Family values
A dumb mistake by the White House raises a question with as many answers as there are Jews: What makes a Jewish hero, anyway?
In a Jewish Heritage Month proclamation, someone in the administration thought it would be a good idea to mention Aaron Copland, Albert Einstein, Louis Brandeis — and Gertrude Stein? Bad timing: Thanks to a major exhibit of her famed art collection at the Metropolitan Museum of Art, a number of prominent Jews — Alan Dershowitz among them — pointed out her very, very sketchy reputation as a Vichy sympathizer during the Nazi occupation of France. Hardly a proud Jew to begin with, Stein suggested in 1934 that Hitler should receive the Nobel Prize, became a fan of Vichy’s collaborationist leader Marshall Petain, and rode out the occupation thanks to her friend and protector, the collaborator and Nazi agent Bernard Fay. Like the White House, the Met heeded the complaints and has agreed to add signage at the exhibit referring to this noisome history.
You can well wonder, however, what a figure as assimilated and deracinated as Stein was doing on a list of Jewish role models in the first place. Partly it is our own fault: We often raise on pedestals Jews whose own sense of Jewish identity is meager, so long as they reflect well on us. You can also blame the Nazis and other anti-Semites: Who are we to count out of the community people who would be persecuted because of their background, however attenuated? Compare Stein to Irene Nemirovsky, another Parisian intellectual who cast off her Jewish identity but who would nonetheless be killed in Auschwitz. Should we claim her as a Jewish novelist? Dare we not?
Jewish identity and self-expression are elastic to begin with, so it has always done us good to pitch a big tent. But how big? Copland is better known for his lush prairie anthems than anything he did or said Jewishly. But his very presence on the classical stage brought credit to his people. I would say that so long as you don’t actually renounce or deny your own Jewish identity, you have a place in the Jewish conversation.

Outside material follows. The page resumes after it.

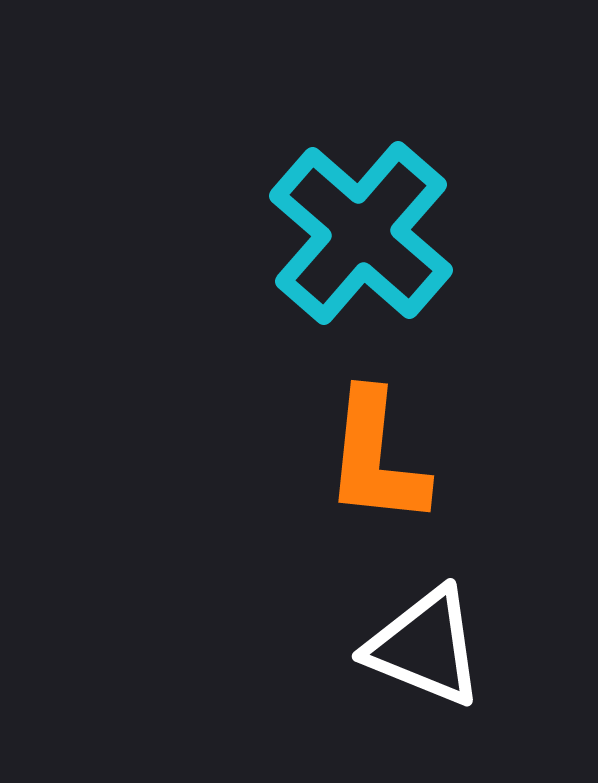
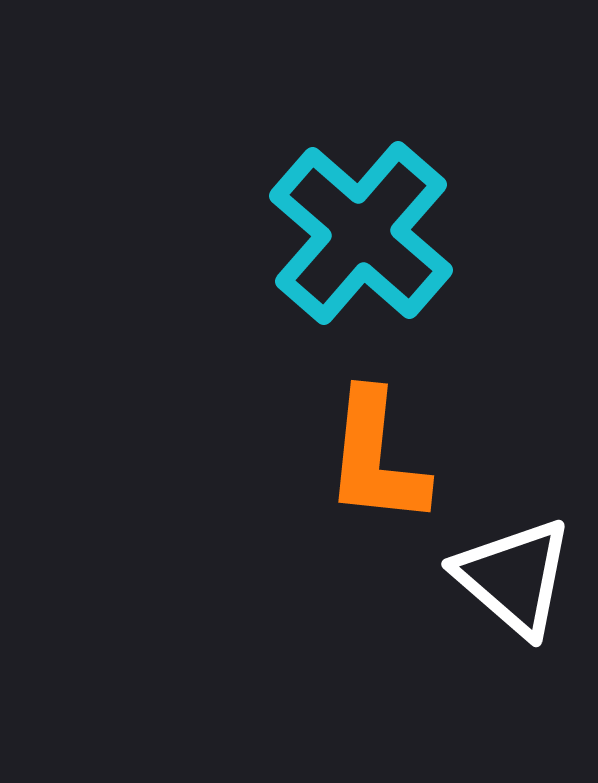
white triangle: moved 89 px right, 70 px up; rotated 19 degrees clockwise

Which doesn’t mean it is an important place. I think the real Jewish heroes aren’t just good for the Jews, but there for the Jews. It’s not about belief or practice or affiliation but rather about a sense of family. Peoplehood means you consider yourself part of the family, and feel a sense of obligation and love for its members in good times and bad. It means you may drift away at times, but you stay in touch — and when you do come back, the family welcomes you home.